From here, you can resume from the Performing Analysis section in the original tutorial below. However, you will find that the datacube query is unable to obtain any data from the Sentinel 2 dataset (s2_l2a). The reason is not yet evident, and further work is required to determine if the query is too restrictive, if the dataset no longer contains this data, or if the syntax needs to change.

Original Tutorial

Introduction to Open Data Cube

In this tutorial the main software framework used is called Open Data Cube (ODC), and its primary function is to make geospatial data management and performing analysis with large amounts of satellite data easier. It offers a complete system for ingesting, managing, and analyzing a wide variety of gridded data through a combination of many python libraries and a PostgreSQL database. It is extremely flexible in that it offers several cloud and local deployment options, can work with multispectral imagery to elevation models and interpolated surfaces and a multitude of ways to interface with the software. This tutorial will be using Jupyter Notebooks to work with ODC, but a web GUI is also available. A great way to think about ODC is like your own personal, open-source Google Earth Engine. However, unlike Google Earth Engine you are in control over the geospatial data and code you create. If you would like to learn more about the ODC framework you can check out the official website here.

Installation Instructions

At first the installation and configuration process for ODC can appear daunting and complex with several dependencies and a long configuration procedure. It is possible to use ODC on Windows, Linux, or macOS, however I find it has the most support and is easiest on Ubuntu. To greatly simplify the installation process ODC has created something called “Cube in a Box”. This is an easy-to-use Docker image that will provide us with a pre-configured reference installation of ODC. Docker uses containerization to package software into units that can be run on most computing environments. More information about Docker and containers can be found here.

Installing Docker

The first step in the installation process will be to install docker. This tutorial is designed for Ubuntu 20.04 but will likely work on other Linux versions. (Update: on Ubuntu 18.04, try sudo apt install docker docker-compose

To install docker run the following command in a new terminal window:

sudo apt-get install docker-compose

And select yes to install any dependencies.

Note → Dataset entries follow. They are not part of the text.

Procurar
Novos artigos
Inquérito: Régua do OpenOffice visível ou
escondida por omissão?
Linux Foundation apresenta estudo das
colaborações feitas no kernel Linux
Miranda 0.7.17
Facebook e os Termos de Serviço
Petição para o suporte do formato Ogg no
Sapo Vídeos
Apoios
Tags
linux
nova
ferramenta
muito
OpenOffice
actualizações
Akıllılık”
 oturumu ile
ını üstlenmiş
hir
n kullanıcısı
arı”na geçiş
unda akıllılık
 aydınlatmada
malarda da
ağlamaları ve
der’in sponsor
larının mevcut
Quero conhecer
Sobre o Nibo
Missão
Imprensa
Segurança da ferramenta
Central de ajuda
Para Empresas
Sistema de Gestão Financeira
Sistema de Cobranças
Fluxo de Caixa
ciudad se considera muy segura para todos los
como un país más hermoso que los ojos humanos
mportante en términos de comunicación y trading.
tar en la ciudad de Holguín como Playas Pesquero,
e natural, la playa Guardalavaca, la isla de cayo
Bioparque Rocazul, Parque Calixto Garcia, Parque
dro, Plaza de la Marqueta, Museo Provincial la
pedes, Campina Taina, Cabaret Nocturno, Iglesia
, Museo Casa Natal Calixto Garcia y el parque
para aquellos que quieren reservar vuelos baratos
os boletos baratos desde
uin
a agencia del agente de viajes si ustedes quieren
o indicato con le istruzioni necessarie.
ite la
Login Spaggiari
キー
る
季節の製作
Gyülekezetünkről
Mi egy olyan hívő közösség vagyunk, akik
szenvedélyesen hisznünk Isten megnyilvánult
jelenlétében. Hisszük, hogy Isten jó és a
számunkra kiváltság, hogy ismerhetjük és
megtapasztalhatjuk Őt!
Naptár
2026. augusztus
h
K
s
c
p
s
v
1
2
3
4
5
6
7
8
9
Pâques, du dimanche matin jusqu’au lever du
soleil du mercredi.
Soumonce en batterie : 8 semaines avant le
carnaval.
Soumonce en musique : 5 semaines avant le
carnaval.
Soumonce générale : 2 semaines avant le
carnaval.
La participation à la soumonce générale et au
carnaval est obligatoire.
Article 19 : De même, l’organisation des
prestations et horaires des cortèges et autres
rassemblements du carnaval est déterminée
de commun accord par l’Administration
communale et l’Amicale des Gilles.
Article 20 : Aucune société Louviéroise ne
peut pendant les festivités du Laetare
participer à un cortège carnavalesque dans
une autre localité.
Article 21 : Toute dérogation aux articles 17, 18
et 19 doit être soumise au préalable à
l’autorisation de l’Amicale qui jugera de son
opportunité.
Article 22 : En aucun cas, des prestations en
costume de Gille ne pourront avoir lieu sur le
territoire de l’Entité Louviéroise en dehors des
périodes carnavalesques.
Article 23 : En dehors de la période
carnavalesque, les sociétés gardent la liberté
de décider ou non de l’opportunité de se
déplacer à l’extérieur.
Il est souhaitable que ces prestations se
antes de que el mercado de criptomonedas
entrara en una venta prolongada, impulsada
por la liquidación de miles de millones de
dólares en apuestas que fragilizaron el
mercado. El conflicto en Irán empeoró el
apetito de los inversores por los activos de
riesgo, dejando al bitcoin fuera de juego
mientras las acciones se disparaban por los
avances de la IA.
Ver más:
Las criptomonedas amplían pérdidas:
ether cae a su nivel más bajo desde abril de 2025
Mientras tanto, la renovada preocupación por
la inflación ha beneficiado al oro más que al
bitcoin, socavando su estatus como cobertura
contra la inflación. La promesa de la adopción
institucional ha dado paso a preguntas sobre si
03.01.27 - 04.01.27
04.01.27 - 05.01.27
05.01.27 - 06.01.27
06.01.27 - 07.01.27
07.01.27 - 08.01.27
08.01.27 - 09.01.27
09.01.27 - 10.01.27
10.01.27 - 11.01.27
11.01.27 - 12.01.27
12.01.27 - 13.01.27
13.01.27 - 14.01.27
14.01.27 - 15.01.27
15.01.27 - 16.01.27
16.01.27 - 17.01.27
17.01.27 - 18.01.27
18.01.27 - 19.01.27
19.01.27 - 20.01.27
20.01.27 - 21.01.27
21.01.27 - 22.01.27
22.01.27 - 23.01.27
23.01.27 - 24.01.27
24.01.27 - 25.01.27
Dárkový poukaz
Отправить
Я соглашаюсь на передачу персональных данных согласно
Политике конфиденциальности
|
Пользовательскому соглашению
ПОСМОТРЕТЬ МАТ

Downloading ODC and Helper Scripts

In this section the Open Data Cube "Cube in a Box" docker configuration will be downloaded from GitHub. Feel free to use the "wget" or "git clone" commands to simplify this process if you undertand how.

Go to: and download the all the code using the "Download ZIP" button shown in figure one.

Unzip these files to a desired location in Ubuntu. I chose the downloads folder. This tutorial takes advantage of a number of helper scripts and a code example from Digital Earth Africa.

Go to: And using the previous download instructions grab the all the code, and extract the .zip file onto your machine.

Next, move the Scripts folder from the Digital Earth Africa folder into the previously-downloaded cube-in-a-box directory's notebooks folder For me I placed Scripts inside /home/admind/Downloads/cube-in-a-box-master/notebooks. Then place the Burnt_area_mapping.ipynb file from the Real_world_examples folder inside deafrica-sandbox-notebooks to the same location as before. This would be /home/admind/Downloads/cube-in-a-box-master/notebooks for me.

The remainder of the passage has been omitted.